There is a list of propositions discussed so far in this site.
Main Body
1: Description
For any dichotomically nondisjoint set of \(\mathbb{R}\) intervals, \(\{I_\alpha\vert \alpha \in A\}\) where \(A\) is any possibly uncountable indices set, the union, \(\cup_{\alpha \in A} I_\alpha\), is an \(\mathbb{R}\) interval.
2: Proof
For any points, \(r_1, r_2 \in \cup_{\alpha \in A} I_\alpha\), such that \(r_1 \lt r_2\), for any \(r_3 \in \mathbb{R}\) such that \(r_1 \lt r_3 \lt r_2\), \(r_3 \in \cup_{\alpha \in A} I_\alpha\)? Let us suppose that \(r_3 \notin \cup_{\alpha \in A} I_\alpha\).
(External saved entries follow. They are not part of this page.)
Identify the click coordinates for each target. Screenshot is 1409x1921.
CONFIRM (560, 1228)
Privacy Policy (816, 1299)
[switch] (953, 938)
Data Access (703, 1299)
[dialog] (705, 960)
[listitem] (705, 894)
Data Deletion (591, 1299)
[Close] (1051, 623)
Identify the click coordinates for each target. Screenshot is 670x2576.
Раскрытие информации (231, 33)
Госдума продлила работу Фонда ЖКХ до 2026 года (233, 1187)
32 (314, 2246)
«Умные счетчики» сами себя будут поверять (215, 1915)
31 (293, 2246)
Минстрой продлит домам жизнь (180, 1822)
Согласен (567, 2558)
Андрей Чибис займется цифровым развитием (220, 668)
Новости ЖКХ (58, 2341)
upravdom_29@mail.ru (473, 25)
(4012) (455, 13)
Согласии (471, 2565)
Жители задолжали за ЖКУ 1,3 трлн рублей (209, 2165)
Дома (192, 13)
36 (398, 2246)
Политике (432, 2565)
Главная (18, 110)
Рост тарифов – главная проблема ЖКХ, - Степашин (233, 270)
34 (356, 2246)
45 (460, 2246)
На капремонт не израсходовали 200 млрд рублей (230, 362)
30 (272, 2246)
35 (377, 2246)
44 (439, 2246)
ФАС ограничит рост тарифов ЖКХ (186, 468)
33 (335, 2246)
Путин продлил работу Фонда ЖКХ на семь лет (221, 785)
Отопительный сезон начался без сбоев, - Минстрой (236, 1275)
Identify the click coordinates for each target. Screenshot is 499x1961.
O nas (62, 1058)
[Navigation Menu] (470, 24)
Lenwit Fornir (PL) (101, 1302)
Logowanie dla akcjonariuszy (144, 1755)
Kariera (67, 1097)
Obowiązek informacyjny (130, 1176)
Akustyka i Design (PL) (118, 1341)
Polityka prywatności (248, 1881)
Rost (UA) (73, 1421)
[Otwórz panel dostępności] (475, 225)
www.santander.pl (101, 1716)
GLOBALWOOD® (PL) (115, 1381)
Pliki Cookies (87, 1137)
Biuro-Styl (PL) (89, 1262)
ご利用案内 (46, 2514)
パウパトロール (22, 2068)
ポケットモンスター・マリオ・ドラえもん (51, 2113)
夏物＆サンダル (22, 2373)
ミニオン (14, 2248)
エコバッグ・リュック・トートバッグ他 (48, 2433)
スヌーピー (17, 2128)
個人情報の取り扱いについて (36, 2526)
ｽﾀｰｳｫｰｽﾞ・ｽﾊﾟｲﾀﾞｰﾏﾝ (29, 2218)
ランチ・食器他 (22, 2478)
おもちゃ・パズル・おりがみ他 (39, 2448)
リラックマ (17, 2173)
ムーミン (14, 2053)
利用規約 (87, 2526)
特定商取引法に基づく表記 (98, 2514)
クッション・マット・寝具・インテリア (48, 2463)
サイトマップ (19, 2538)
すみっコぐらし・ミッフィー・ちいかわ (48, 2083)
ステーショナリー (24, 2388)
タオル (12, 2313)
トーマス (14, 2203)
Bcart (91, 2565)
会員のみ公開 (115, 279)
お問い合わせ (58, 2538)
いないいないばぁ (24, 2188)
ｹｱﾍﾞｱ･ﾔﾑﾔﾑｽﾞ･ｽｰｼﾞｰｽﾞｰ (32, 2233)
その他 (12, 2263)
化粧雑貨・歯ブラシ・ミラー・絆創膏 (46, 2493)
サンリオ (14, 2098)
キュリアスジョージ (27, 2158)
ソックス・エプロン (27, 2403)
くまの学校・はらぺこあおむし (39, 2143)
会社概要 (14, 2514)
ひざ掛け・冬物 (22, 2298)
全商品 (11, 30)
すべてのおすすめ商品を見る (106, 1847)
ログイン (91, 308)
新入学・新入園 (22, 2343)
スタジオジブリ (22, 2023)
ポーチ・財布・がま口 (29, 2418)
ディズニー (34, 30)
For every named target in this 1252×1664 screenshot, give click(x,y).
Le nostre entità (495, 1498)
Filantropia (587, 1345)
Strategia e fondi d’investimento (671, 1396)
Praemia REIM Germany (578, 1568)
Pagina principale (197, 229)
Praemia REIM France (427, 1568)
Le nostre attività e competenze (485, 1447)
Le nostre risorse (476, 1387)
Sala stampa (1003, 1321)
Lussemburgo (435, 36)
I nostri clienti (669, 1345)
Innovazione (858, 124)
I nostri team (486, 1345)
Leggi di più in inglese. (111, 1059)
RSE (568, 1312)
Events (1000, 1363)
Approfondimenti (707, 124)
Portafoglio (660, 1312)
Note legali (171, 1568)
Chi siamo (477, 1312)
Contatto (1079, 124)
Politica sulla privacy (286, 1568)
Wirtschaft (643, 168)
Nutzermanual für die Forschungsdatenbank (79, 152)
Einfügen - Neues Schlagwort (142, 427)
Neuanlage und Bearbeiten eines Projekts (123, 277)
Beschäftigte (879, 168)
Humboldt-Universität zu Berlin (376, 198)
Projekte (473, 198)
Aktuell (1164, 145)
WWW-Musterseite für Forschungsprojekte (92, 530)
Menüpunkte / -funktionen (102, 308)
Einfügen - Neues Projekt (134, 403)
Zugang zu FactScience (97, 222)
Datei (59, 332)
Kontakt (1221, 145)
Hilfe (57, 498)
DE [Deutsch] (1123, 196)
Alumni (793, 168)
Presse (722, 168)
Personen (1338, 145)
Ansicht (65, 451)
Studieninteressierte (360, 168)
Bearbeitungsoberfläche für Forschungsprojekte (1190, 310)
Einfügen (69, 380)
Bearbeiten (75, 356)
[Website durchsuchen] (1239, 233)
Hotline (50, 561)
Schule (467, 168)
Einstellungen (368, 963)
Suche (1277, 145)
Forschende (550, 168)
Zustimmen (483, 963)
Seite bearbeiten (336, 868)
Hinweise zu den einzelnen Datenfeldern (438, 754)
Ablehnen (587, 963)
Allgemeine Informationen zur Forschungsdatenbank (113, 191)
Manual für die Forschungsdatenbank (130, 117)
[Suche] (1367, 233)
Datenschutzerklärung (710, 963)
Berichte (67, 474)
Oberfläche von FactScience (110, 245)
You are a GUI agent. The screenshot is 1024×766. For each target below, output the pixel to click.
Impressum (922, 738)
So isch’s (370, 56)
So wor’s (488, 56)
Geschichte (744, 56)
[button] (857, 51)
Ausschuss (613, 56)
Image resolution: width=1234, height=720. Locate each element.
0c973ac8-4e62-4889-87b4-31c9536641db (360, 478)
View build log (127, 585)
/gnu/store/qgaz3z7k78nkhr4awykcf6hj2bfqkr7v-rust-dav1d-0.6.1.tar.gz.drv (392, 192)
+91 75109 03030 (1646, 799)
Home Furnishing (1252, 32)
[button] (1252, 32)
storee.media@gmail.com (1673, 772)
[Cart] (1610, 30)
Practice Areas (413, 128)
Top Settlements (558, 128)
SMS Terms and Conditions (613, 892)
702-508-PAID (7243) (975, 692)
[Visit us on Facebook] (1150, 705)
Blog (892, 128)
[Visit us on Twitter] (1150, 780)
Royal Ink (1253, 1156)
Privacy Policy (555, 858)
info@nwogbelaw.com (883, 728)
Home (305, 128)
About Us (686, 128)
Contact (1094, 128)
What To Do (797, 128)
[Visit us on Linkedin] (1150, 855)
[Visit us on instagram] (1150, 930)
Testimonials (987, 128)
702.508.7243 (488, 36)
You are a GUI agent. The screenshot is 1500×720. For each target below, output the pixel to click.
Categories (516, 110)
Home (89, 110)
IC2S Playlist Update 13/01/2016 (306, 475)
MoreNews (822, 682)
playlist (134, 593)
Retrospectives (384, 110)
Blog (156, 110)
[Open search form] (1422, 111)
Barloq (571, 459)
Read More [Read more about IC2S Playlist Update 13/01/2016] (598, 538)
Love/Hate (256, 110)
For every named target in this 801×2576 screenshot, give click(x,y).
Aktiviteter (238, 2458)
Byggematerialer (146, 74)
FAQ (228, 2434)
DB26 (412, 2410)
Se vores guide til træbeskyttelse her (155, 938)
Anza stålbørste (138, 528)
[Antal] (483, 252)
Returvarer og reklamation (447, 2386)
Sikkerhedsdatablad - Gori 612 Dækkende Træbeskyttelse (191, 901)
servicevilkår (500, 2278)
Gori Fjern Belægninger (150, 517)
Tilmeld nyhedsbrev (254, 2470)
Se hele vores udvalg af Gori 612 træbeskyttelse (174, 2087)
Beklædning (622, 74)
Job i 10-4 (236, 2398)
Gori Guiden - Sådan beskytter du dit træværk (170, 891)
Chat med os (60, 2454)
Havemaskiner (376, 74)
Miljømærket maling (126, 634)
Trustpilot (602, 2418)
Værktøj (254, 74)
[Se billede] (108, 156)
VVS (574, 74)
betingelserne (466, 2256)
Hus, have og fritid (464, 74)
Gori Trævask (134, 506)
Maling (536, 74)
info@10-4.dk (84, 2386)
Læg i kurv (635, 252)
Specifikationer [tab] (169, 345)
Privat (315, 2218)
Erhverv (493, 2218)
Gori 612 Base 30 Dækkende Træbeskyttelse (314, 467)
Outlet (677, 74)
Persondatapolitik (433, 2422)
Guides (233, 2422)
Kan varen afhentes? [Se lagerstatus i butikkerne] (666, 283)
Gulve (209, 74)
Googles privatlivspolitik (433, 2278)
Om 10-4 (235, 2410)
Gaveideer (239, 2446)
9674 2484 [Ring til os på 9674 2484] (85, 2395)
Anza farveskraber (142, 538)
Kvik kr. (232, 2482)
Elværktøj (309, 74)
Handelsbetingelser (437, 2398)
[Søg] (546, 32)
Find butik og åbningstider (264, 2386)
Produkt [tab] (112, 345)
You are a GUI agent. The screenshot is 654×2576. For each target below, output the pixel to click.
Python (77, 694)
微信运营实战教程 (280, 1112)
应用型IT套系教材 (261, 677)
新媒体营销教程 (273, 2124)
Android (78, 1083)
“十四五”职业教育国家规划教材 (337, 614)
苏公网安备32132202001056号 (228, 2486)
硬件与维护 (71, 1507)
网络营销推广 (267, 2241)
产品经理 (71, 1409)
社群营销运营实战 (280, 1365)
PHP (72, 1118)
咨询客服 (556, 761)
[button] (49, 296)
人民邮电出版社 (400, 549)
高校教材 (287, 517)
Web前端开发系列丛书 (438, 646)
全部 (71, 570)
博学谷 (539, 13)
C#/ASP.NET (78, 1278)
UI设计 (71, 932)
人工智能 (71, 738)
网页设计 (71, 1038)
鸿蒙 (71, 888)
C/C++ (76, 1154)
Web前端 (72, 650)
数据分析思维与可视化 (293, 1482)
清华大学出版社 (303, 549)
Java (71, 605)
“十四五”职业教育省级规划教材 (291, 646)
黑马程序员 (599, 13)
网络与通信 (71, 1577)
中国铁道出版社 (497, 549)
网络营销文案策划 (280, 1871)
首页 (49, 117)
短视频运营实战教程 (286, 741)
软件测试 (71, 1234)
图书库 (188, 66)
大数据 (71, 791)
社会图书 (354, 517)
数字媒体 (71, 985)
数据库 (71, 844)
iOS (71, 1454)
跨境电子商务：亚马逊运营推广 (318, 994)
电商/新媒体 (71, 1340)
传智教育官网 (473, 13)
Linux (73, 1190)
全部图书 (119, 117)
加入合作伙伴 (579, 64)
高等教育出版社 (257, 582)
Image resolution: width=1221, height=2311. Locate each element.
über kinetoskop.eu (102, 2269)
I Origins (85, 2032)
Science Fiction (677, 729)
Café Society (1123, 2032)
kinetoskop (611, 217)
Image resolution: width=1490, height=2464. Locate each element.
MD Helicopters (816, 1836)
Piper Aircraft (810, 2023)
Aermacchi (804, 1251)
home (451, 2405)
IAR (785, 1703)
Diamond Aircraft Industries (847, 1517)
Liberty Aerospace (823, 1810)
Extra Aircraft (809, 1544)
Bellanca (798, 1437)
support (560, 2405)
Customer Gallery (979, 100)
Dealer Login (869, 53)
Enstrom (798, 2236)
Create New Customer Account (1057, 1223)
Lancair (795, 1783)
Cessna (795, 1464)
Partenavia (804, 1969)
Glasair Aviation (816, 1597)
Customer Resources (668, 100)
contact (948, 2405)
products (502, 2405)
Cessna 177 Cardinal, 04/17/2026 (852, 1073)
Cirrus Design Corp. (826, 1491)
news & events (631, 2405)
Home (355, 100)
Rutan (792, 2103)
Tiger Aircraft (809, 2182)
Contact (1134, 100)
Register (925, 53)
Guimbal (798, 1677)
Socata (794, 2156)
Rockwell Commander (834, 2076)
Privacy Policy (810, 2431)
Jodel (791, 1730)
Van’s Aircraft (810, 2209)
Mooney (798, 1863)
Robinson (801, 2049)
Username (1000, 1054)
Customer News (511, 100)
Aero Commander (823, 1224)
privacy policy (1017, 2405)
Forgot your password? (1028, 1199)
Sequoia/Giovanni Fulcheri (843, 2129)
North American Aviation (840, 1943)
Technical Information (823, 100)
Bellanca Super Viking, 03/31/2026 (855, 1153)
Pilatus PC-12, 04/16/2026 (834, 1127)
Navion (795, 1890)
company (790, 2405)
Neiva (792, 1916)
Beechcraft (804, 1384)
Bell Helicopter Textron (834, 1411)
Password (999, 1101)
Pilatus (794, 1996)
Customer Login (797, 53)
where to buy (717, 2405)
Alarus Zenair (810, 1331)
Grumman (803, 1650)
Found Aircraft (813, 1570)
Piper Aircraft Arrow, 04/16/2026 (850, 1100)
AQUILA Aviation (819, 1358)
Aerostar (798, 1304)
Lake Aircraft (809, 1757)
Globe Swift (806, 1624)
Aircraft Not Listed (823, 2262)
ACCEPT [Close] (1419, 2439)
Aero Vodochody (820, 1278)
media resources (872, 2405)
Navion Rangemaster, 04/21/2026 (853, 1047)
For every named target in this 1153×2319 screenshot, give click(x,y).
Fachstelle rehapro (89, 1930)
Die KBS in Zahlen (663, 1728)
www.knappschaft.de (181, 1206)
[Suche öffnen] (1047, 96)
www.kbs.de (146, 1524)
Then, each \(I_\alpha\) would be entirely smaller than \(r_3\) or entirely larger than \(r_3\), because if \(I_\alpha\) contained both a point smaller than \(r_3\) and a point larger than \(r_3\), \(r_3\) would be contained in \(I_\alpha\), and so, in the union. So, there would be the dichotomy such that all the intervals that are smaller than \(r_3\) are in a part and all the intervals that are larger than \(r_3\) are in the other part. The dichotomy would be disjoint, a contradiction.